Thursday, August 11, 2011

Review: Angelina's Bachelors by Brian O'Reilly

Married for only five years, Angelina and Frank have a loving and solid marriage. They work hard at their jobs and are close to friends and family. Their future looks to be one of happiness and contentment. But then Frank dies suddenly and Angelina, still quite a young woman, must go on without him. As if she hasn't suffered enough, immediately following Frank's death, she loses her job. In a coping strategy, she cooks up all the food in her home, despite having a plethora of casseroles and dishes galore from well meaning friends and neighbors after the funeral. Rather than waste the food, she delivers it to grateful folks around the neighborhood. And this isn't just any food, Angelina is a very accomplished amateur cook, a gourmet really. It is through her cooking that Angelina will find a way through her grief.

Not long after offering her creations to neighbors, Angelina finds one neighbor's bachelor brother on her doorstep offering to pay her to feed him breakfast and dinner 6 days a week. Basil is not the only one willing to pay for Angelina's tasty home-cooked concoctions. Soon she is cooking for a diverse group of men, trying new recipes out on them, figuring out what sorts of things each likes to eat, and finding her way back to a new sort of happiness. The bachelors span all ages and all offer Angelina their friendship and support (and empty stomachs to be filled) as she comes to terms with the Frank-shaped hole in her life.

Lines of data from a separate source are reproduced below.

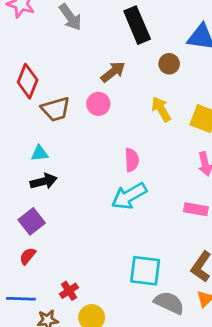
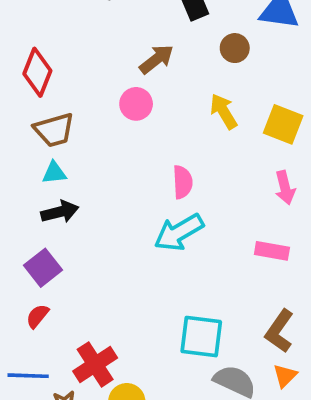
brown trapezoid: (56, 109) -> (54, 130), moved
red cross: (69, 291) -> (95, 364), size x1.6

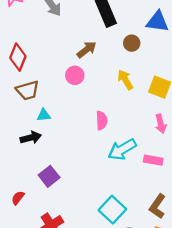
cyan triangle: (54, 173) -> (44, 115), moved
cyan arrow: (179, 232) -> (122, 149), moved
purple square: (43, 268) -> (49, 176), moved
cyan square: (201, 337) -> (112, 210), turned 36

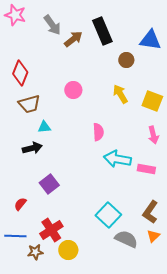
brown arrow: (87, 50) -> (73, 39), moved
cyan arrow: (122, 149) -> (117, 159), turned 40

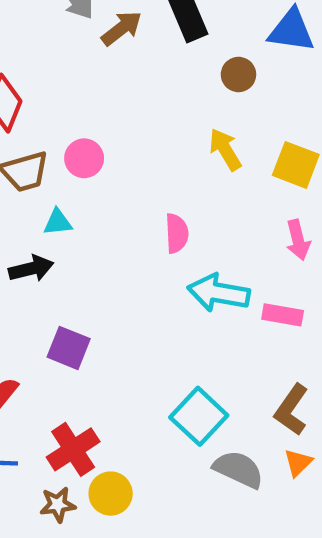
pink circle: (73, 90) -> (84, 158), moved
purple square: (49, 184) -> (69, 348), turned -30
brown star: (35, 252) -> (58, 505), moved

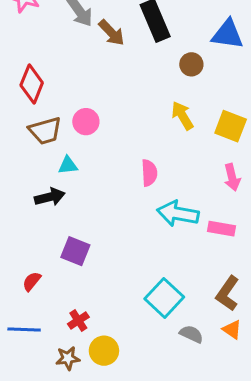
brown arrow: (122, 28) -> (112, 33), turned 84
red cross: (73, 449) -> (78, 321), size x0.6
orange triangle: (298, 463) -> (232, 330), turned -40
gray semicircle: (238, 469) -> (191, 334), size x0.7

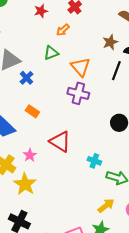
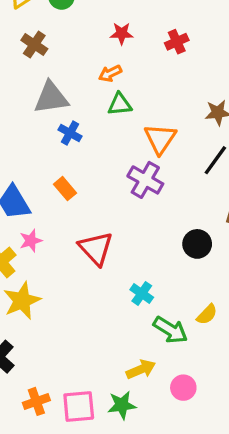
orange arrow: (63, 30) -> (110, 73), moved
blue cross: (26, 78) -> (70, 133), turned -32
pink star: (30, 155) -> (31, 241), moved

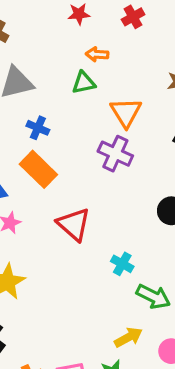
orange arrow: (110, 73) -> (97, 54), moved, turned 35
blue cross: (70, 133) -> (38, 128), moved
orange rectangle: (65, 189) -> (38, 169), size x1.6

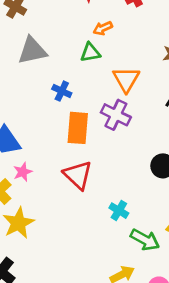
orange arrow: (97, 54) -> (103, 28), turned -30
blue cross: (38, 128) -> (62, 91), moved
orange rectangle: (38, 169) -> (78, 128), moved, turned 48

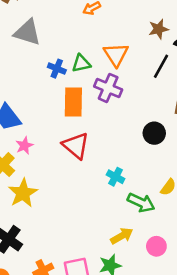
gray triangle: (32, 51) -> (27, 32), turned 32
green triangle: (90, 52) -> (81, 63), moved

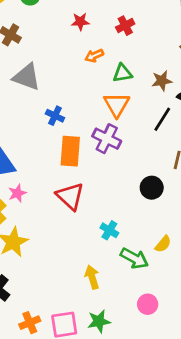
green triangle: (81, 63) -> (122, 73), moved
yellow arrow: (122, 236) -> (92, 277), moved, turned -80

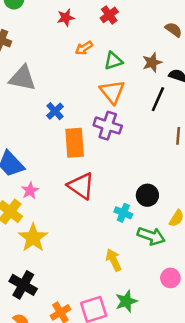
blue cross: (55, 116) -> (55, 111), turned 30
black circle: (152, 188) -> (147, 195), moved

O'Reilly has created a charming and sweet tale complete with recipes developed by wife Virginia. He has done a good job evoking the tightly knit community of South Philadelphia and captured the ethnic quirks of the Italians living there. Reading some of the descriptions, I was transported to my late grandmother's row home, enjoying the memories this triggered. The plot is fairly predictable in this gentle food-centered tale. Recipes are sprinkled throughout the chapters within the text itself, running the risk of pulling the reader out of the story, necessitating a re-immersion into the storyline after each one. It would probably have been stronger had the recipes simply followed each chapter rather than splitting them. But the premise of the book is a good one and the characters are all appealing. Not quite a stick to your ribs hearty lasagne of an offering, this is a fun and warming sort of book that will likely have you salivating at some point.

Thanks to the publisher for sending me a copy of the book to review.

1 comment:

  1. Sounds like a book that would make me hungry! The premise definitely sounds interesting - if I see it around I may have to pick it up.